Glenn Paul Howells (born 15 July 1961) is a British architect and a director and founder of Glenn Howells Architects.

Early life
Howells was born in Stourbridge, England and educated in Plymouth.

Practice
His practice, Glenn Howells Architects (GHA), has offices in Birmingham and London. Howells founded his practice in London in 1990 but later moved the main office to Birmingham in 1992. GHA now employs 150 people in its Birmingham and London studios and works across the UK in many sectors including masterplanning, residential, offices, education, retail, health, hotel and leisure.

Early projects included the award-winning Custard Factory, an affordable creative business space in Birmingham for developer Bennie Gray and a series of arts projects including the Market Place Theatre in Armagh, Northern Ireland (which won a RIBA regional award) and the Courtyard Theatre in Hereford.

The practice subsequently expanded into residential and mixed-use regeneration schemes with a series of projects for innovative developer Urban Splash. These included Timber Wharf and Burton Place in Manchester and the remodeling of Birmingham's landmark Rotunda office building into residential use.

Among its public projects is the Savill Building at Windsor Great Park, shortlisted for the 2007 RIBA Stirling Prize. The competition winning scheme run by The Crown Estate, was intended to create a gateway to the listed gardens reflecting the character and quality of the park. The building grouped all visitor facilities under a grid shell roof creating a series of linked spaces. The roof is constructed from larch and clad with green oak from sustainable sources from the Windsor Estate. It is supported by an earth structure on the entrance side which houses ancillary facilities, while the garden side is elevated on legs to take advantage of the views. It opened to the public in June 2006.

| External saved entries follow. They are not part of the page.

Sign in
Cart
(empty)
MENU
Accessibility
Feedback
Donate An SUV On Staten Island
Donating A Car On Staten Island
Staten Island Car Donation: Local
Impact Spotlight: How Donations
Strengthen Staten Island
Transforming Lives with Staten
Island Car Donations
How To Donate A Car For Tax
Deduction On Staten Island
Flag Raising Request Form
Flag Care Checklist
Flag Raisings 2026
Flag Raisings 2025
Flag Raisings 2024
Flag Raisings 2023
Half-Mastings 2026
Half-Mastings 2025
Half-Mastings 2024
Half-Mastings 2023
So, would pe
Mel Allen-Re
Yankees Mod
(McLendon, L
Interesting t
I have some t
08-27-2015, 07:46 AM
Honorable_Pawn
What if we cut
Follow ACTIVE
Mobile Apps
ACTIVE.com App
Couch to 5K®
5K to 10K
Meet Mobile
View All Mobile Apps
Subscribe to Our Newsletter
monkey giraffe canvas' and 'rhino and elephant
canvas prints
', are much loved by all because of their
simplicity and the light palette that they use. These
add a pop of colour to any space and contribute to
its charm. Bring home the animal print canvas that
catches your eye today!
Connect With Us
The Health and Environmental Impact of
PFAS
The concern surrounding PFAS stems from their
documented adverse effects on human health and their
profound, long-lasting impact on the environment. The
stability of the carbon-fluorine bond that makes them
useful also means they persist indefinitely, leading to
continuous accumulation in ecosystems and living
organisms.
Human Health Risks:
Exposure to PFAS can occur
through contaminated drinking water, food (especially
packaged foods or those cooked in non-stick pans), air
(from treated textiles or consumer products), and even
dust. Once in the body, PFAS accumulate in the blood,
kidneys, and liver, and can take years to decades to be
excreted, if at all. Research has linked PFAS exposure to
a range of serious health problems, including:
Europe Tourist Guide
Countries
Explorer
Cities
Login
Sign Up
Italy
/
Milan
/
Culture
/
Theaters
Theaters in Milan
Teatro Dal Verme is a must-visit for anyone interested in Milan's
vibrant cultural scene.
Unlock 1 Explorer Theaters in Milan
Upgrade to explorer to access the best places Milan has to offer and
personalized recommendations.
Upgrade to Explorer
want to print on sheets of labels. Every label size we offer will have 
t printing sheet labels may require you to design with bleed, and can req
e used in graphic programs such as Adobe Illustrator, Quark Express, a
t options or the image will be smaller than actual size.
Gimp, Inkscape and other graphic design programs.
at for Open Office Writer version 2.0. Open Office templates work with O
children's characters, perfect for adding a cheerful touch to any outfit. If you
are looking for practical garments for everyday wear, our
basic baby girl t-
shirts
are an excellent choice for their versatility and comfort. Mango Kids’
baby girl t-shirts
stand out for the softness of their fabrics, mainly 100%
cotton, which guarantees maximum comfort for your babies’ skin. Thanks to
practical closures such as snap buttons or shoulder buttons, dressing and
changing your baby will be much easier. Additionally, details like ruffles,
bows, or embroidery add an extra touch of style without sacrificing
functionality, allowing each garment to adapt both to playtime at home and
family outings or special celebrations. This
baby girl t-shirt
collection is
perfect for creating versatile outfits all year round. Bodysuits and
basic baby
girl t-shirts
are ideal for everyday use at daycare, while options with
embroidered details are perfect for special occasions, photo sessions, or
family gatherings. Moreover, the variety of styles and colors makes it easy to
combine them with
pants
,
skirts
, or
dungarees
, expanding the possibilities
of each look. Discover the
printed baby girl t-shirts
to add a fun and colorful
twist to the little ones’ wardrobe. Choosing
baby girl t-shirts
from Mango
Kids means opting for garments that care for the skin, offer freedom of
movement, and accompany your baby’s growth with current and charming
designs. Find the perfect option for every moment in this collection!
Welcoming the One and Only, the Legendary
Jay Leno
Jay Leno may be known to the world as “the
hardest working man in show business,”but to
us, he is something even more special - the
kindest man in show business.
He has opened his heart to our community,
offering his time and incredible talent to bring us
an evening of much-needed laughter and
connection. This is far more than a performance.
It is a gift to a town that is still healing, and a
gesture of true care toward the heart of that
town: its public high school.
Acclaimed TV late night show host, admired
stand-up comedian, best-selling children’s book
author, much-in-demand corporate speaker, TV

Another key public project is the acclaimed English National Ballet at the Mulryan Centre for Dance, winner of the RIBA London Building of the Year 2021 and the Architects' Journal AJ100 Building of the Year 2020. This public-facing, purpose-built facility opens up to a civic square and invites the passers-by in through a ground-floor exhibition and café, which in turn opens up to an atrium that connects to all the levels with a feature stair.

Today, GHA is working on a number of large scale projects and masterplans including thousands of homes as part of the regeneration of London's former docks and the mixed-use redevelopment of the historically sensitive Paradise Circus area of central Birmingham for Argent. In addition, GHA are masterplanning Port Loop, a new canalside community in Birmingham for Urban Splash and Places for People. 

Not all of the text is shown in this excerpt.